Pigeon Poetics: The Ingenuity of Nothing New

Pigeon Poetics: The Ingenuity of Nothing New

(1)

Pigeons: Where our droppings fall, there is potential for either enriching the soil or soiling the encroachment of asphalt and gas guzzlers. A dropping on a car windshield is a reminder that nature is not hidden, not innocuous, and never fully controlled.

Poets: Spatter the world with unasked-for poems. If they don’t find receptive listeners, they can at least call attention to the contrast between mental blockade and nature’s creative persistence.

 

(2)

Pigeons: Metal spikes along building ledges can’t keep us out. We make our nests there.

Poets: Poetry adapts/thrives not by restricting itself to the rules of what an authority considers “the accessible.” Poetry adapts/thrives by accessing what is off limits yet deeply instinctual.

 

(3)

Pigeons: Taken for granted. Seen as redundant. Considered pest. Ejected for trespassing. Charged with spreading disease. Disabled. Poisoned. Shot. Mocked. We ingest the processed crumbs available in lieu of fruiting forests. We lose our feet to fishing line. Still we persist on bound stumps.

And we are: Curious, exploratory, opportunistic. Skittishly alert to danger yet boldly mixing with the chaos of city life. Strutting and pecking among the littered absurdities and hypocrisies of human traffic. Sleeping in parks alongside the homeless. Sheltering below freeway overpass. Billing and breeding on piers and bridges. Sunbathing at playgrounds. Perching on fake owls meant to scare us off suburban rooftops. Eating leftovers and handouts. Then nurturing our young with milk. Taking flight in whirling flocks of solidarity.

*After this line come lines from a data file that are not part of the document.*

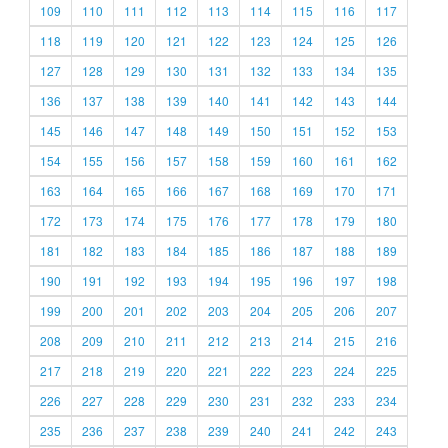
109
110
111
112
113
114
115
116
117
118
119
120
121
122
123
124
125
126
127
128
129
130
131
132
133
134
135
136
137
138
139
140
141
142
143
144
145
146
147
148
149
150
151
152
153
154
155
156
157
158
159
160
161
162
163
164
165
166
167
168
169
170
171
172
173
174
175
176
177
178
179
180
181
182
183
184
185
186
187
188
189
190
191
192
193
194
195
196
197
198
199
200
201
202
203
204
205
206
207
208
209
210
211
212
213
214
215
216
217
218
219
220
221
222
223
224
225
226
227
228
229
230
231
232
233
234
235
236
237
238
239
240
241
242
243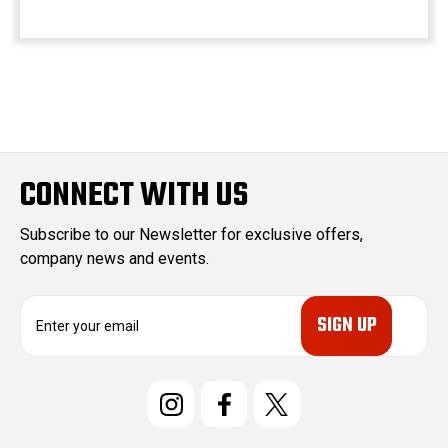
CONNECT WITH US
Subscribe to our Newsletter for exclusive offers,
company news and events.
E
m
a
i
l
A
d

Poets: Under-published. Under-supported. Unsellable. Unmarketable. Unread. Relegated to the fringe and ignored when the fringe is made vocal. Feeling the encroachment of canned media and corporate war machine. Lost online in a sea of chatter. Made to call calling a hobby. Deemed dangerous and invasive and so labeled sentimental and ineffectual. Yet still we congregate and collaborate. And still we take our audiences across bewildering geographies and down to ocean trenches where the first forms still thrive without the sun.

In poetry, make use of everything despite everything. Investigate. Call attention—even via humility and quiet, introversion and painful sensitivity. “Make it strange” to recall the forgotten familiar. Diversify. Defy. Demand. Transform. Transport. Take flight. Take care. Make the invisible visible. Make the unheard echo. Play hide-in-the-sun and seek-in-the-shadows. Make humorous and compassionate incongruity. Make a mess. Make wild juxtaposition when the expected is a convenient cover-up for complexity. Make simple connection when the expected is distracting hype. Make space. Build community. Question. Doubt. Disidentify. Deconstruct out of love. Live in flux. Breathe.

 

(4)

Pigeons: And yet, there’s nothing wrong with the musicality of cooing for instrumentally wooing.

Poets: Sound carries sense beyond that of onomatopoeia. Where verb meets its own foggy signifying outskirts, word music takes action to move the metaphor toward generative communion.

 

(5)

Pigeons and Poets: Use us to carry your messages, and we return home. Let us deliver our own messages, and you return home.